## Information shown
....

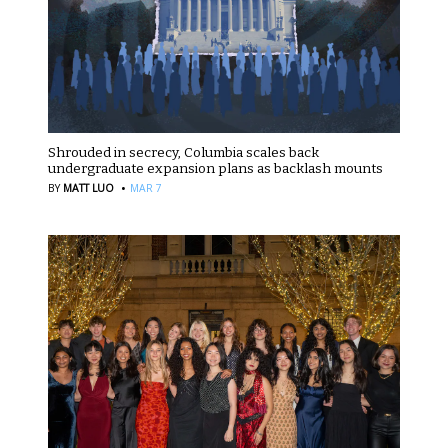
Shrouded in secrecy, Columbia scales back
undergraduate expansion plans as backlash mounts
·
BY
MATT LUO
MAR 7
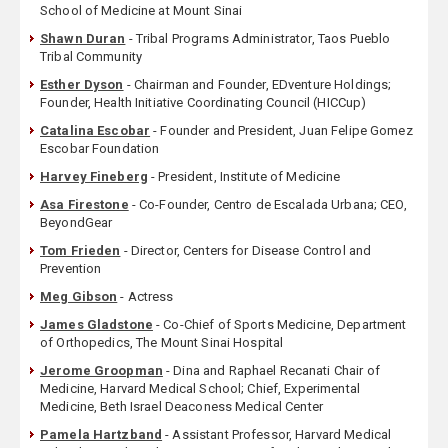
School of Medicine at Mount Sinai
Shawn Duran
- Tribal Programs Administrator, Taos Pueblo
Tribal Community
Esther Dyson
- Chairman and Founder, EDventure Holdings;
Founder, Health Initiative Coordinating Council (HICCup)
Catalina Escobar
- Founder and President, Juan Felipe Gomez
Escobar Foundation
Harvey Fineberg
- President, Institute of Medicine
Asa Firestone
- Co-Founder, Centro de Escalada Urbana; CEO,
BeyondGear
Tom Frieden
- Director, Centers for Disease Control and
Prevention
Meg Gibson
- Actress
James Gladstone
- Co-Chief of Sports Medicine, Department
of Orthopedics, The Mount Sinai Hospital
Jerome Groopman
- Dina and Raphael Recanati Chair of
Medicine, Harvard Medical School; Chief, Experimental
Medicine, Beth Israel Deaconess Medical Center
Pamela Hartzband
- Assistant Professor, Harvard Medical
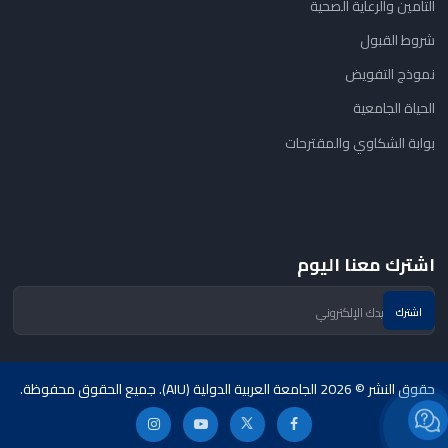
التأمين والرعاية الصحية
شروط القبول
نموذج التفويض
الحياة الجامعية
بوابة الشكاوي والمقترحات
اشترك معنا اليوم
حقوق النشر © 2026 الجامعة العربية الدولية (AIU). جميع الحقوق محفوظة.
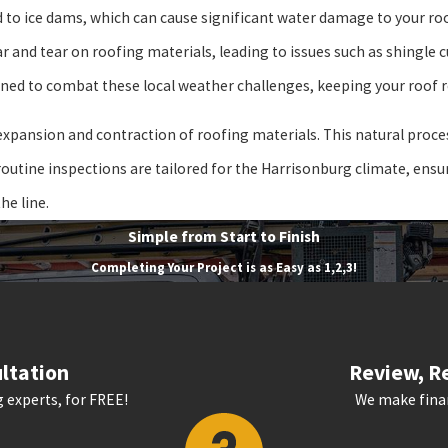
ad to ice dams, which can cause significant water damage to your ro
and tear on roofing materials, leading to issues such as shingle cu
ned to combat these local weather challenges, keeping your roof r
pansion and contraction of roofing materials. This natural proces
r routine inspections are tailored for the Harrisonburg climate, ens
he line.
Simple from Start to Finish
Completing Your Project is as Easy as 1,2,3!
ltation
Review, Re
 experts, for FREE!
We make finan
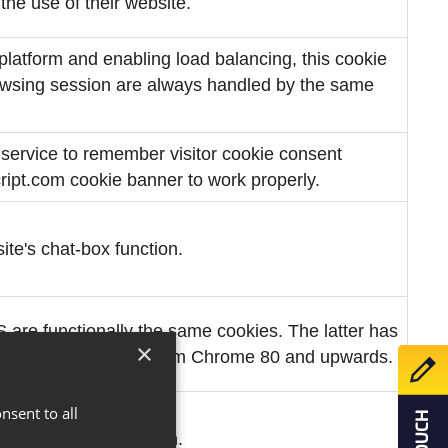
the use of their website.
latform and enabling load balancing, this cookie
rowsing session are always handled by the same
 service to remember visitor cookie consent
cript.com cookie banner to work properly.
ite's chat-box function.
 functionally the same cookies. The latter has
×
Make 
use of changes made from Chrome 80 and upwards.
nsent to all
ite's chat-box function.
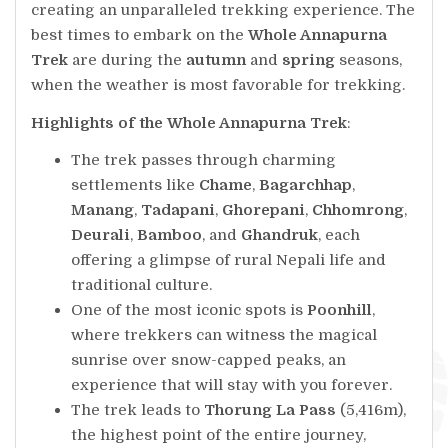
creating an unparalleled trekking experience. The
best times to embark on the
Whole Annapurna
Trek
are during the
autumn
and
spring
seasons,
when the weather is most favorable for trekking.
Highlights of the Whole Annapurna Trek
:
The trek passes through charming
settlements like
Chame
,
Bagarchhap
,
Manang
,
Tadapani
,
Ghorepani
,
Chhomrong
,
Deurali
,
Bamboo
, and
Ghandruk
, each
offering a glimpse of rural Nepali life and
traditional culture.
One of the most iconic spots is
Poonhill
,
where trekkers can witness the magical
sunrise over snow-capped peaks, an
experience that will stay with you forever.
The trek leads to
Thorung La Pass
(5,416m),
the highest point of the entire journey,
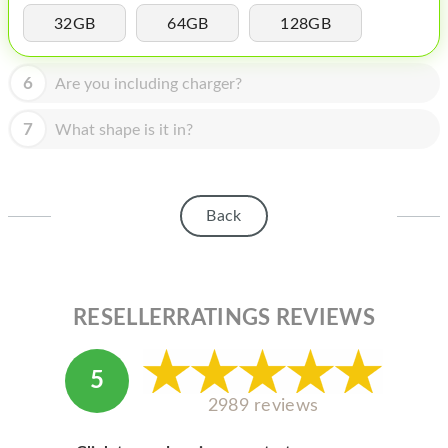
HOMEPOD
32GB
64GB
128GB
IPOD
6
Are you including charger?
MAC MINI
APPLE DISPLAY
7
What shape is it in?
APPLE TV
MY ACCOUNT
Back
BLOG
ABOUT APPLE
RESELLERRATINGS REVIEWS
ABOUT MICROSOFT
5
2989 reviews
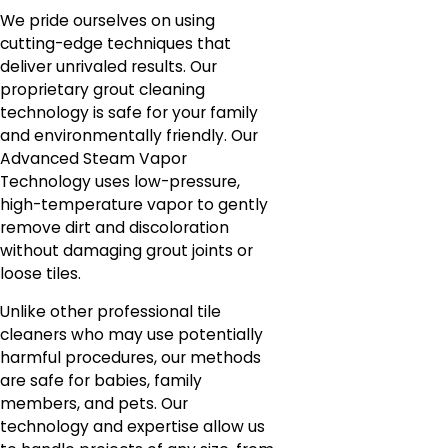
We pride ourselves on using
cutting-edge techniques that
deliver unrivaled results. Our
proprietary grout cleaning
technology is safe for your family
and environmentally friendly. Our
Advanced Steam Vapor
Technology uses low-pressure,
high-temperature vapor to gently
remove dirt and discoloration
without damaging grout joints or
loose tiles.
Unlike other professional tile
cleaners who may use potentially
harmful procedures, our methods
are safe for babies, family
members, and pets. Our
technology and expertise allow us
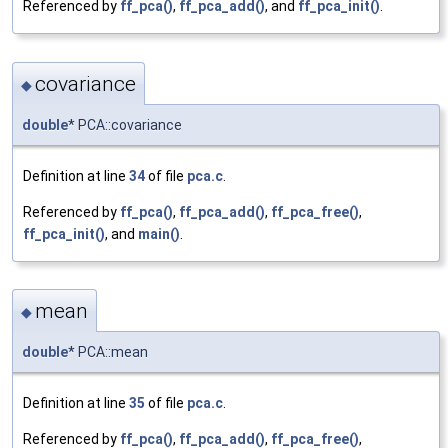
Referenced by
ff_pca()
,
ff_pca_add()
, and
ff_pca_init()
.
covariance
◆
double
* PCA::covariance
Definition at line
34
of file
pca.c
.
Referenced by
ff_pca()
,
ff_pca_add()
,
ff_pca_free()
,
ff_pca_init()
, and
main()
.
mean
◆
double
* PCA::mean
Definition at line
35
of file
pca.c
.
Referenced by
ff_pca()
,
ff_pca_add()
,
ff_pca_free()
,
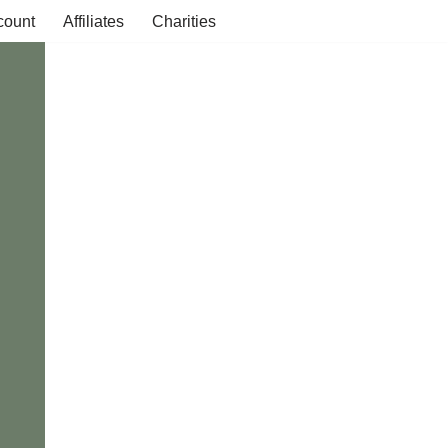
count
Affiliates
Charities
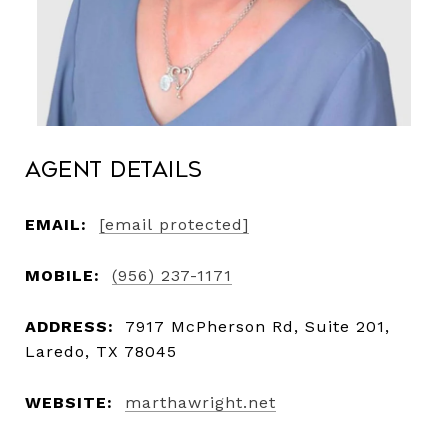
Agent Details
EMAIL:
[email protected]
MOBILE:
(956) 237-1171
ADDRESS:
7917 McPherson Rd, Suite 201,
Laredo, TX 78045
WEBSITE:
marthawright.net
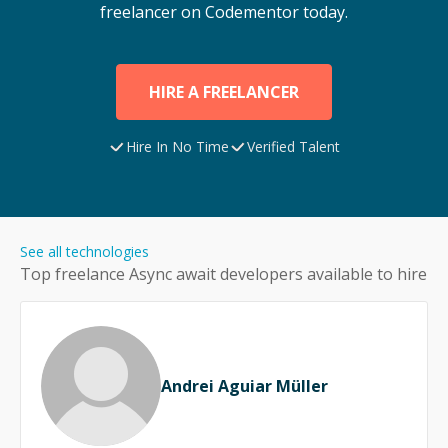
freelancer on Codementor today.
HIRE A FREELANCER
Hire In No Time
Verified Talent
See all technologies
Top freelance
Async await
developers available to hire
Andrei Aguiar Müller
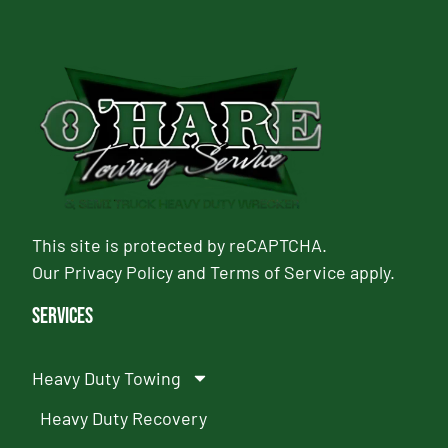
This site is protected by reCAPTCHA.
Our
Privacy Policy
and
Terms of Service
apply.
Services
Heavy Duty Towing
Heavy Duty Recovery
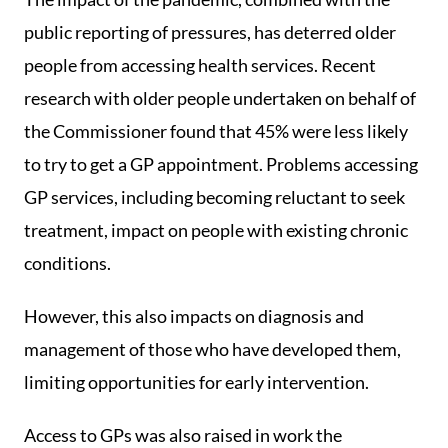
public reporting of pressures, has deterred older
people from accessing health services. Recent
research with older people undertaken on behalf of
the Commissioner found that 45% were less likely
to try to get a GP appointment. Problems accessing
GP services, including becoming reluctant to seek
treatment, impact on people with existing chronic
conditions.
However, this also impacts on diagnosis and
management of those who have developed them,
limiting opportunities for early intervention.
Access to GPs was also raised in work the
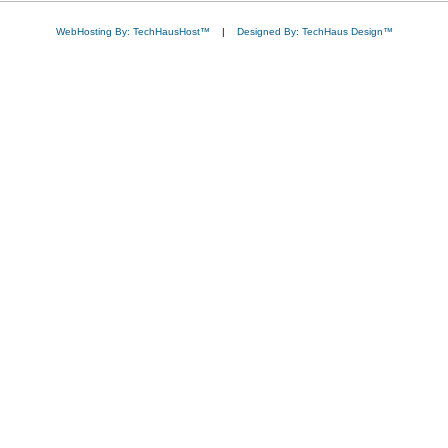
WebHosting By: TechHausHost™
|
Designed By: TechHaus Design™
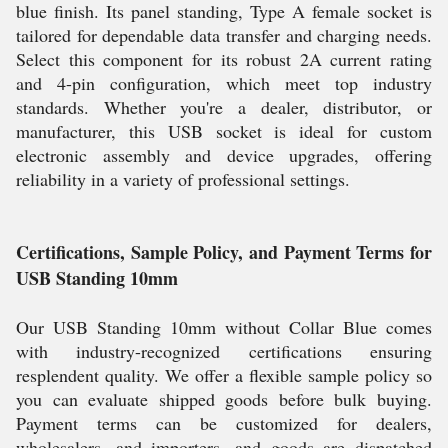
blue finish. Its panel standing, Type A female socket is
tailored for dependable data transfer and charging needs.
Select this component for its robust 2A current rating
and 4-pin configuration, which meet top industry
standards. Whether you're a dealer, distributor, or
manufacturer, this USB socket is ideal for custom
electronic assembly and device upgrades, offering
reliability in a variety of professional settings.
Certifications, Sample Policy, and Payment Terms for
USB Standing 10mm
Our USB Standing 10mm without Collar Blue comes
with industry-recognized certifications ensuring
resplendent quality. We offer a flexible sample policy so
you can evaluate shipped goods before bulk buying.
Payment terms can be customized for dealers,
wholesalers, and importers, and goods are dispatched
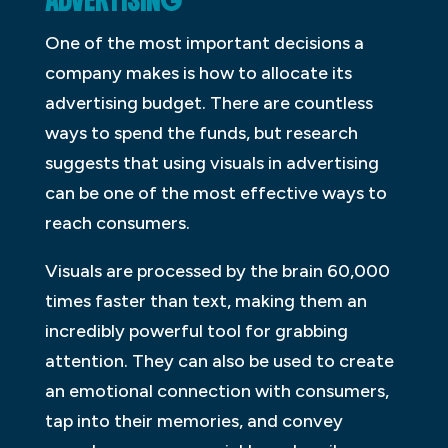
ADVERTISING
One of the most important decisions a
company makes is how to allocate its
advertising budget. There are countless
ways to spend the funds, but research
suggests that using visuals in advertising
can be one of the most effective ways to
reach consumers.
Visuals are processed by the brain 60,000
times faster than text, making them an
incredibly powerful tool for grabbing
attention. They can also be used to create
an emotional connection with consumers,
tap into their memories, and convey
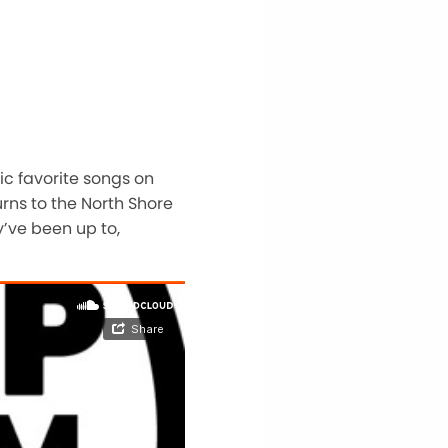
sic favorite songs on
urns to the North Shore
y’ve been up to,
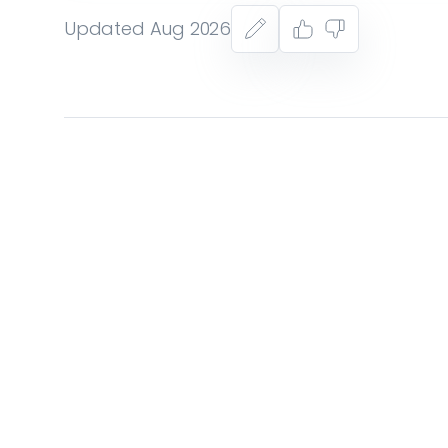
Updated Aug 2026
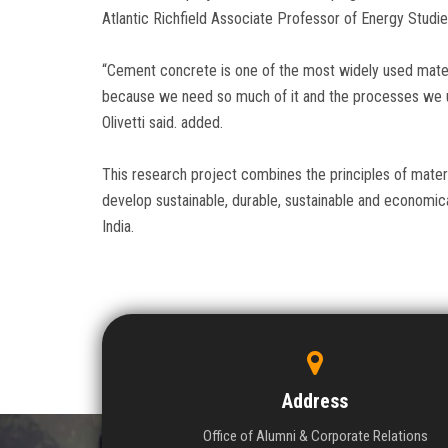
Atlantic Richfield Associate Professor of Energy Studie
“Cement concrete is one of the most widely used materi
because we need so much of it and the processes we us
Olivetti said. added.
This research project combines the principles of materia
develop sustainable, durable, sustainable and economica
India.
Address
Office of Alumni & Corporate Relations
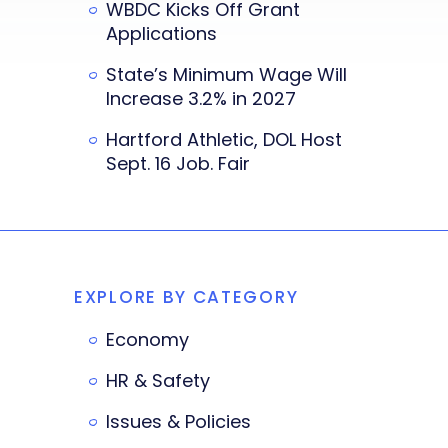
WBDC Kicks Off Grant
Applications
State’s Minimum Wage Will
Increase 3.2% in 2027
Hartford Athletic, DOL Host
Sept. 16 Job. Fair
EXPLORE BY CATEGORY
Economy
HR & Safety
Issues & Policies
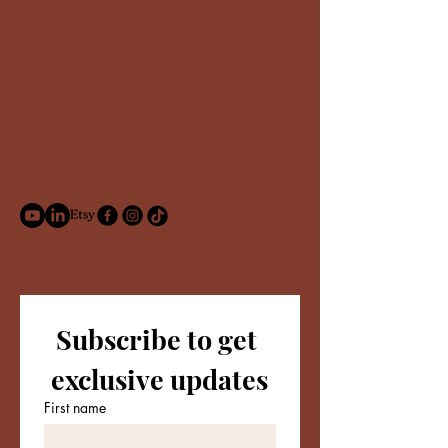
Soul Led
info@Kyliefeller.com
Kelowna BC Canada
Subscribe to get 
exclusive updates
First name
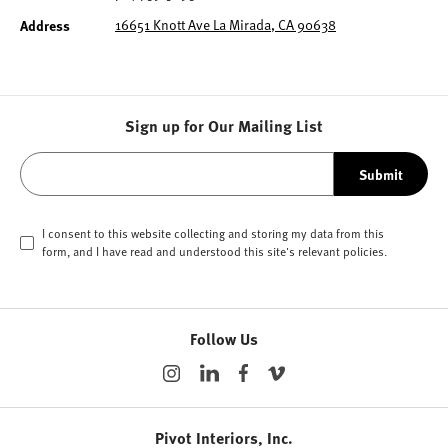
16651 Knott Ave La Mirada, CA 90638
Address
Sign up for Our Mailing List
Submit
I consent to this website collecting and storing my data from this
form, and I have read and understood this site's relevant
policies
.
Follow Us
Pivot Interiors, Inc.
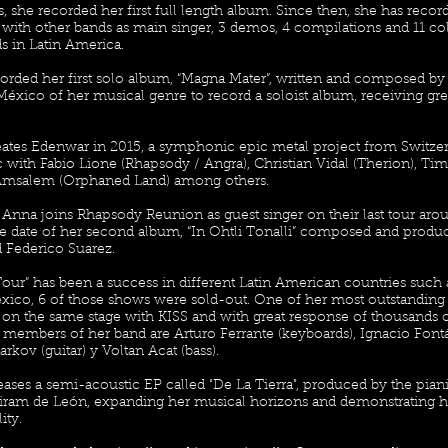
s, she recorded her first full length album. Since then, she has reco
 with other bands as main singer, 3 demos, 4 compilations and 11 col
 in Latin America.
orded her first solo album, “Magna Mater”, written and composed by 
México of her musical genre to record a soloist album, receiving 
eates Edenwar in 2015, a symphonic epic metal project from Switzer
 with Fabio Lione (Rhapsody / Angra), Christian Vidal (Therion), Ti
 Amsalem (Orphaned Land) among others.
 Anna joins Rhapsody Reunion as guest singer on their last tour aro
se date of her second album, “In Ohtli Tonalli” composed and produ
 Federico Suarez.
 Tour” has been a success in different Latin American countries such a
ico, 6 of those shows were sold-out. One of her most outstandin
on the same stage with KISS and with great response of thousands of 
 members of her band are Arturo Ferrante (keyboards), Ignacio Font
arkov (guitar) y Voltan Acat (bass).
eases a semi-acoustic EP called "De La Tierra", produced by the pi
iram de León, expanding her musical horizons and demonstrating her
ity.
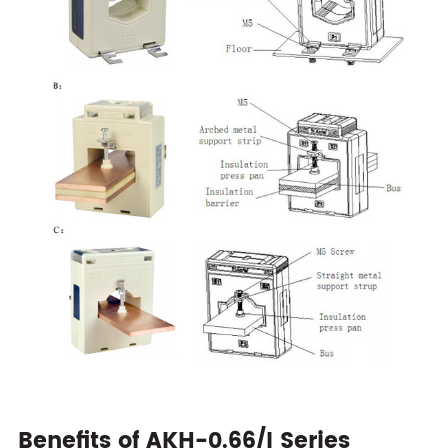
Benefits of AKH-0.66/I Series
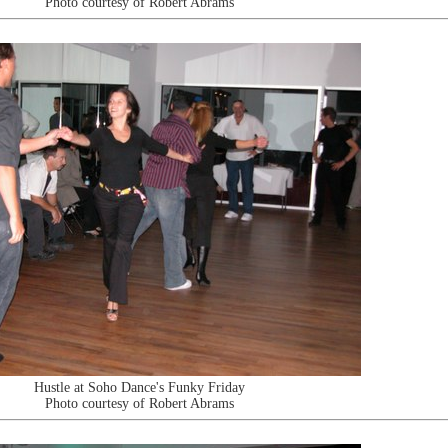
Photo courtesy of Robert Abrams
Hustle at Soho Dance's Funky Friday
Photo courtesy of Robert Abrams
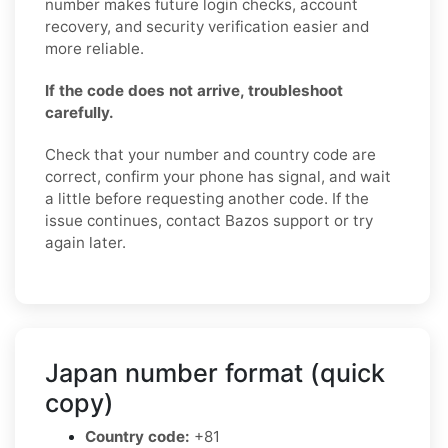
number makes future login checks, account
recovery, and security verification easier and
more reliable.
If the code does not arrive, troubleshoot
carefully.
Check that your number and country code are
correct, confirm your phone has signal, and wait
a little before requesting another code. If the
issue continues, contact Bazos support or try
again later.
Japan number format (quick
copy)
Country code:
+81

....

## To do
Give exactly the lines above that run from the line with "بوابة الشكاوي والمقترحات" to the line with "sunrise over snow-capped peaks, an", both included, leaving every picture out.

## Answer for the task
بوابة الشكاوي والمقترحات
اشترك معنا اليوم
حقوق النشر © 2026 الجامعة العربية الدولية (AIU). جميع الحقوق محفوظة.
ad to ice dams, which can cause significant water damage to your ro
and tear on roofing materials, leading to issues such as shingle cu
ned to combat these local weather challenges, keeping your roof r
pansion and contraction of roofing materials. This natural proces
r routine inspections are tailored for the Harrisonburg climate, ens
he line.
Simple from Start to Finish
Completing Your Project is as Easy as 1,2,3!
ltation
Review, Re
 experts, for FREE!
We make finan
the use of their website.
latform and enabling load balancing, this cookie
rowsing session are always handled by the same
 service to remember visitor cookie consent
cript.com cookie banner to work properly.
ite's chat-box function.
 functionally the same cookies. The latter has
×
Make 
use of changes made from Chrome 80 and upwards.
nsent to all
ite's chat-box function.
creating an unparalleled trekking experience. The
best times to embark on the
Whole Annapurna
Trek
are during the
autumn
and
spring
seasons,
when the weather is most favorable for trekking.
Highlights of the Whole Annapurna Trek
:
The trek passes through charming
settlements like
Chame
,
Bagarchhap
,
Manang
,
Tadapani
,
Ghorepani
,
Chhomrong
,
Deurali
,
Bamboo
, and
Ghandruk
, each
offering a glimpse of rural Nepali life and
traditional culture.
One of the most iconic spots is
Poonhill
,
where trekkers can witness the magical
sunrise over snow-capped peaks, an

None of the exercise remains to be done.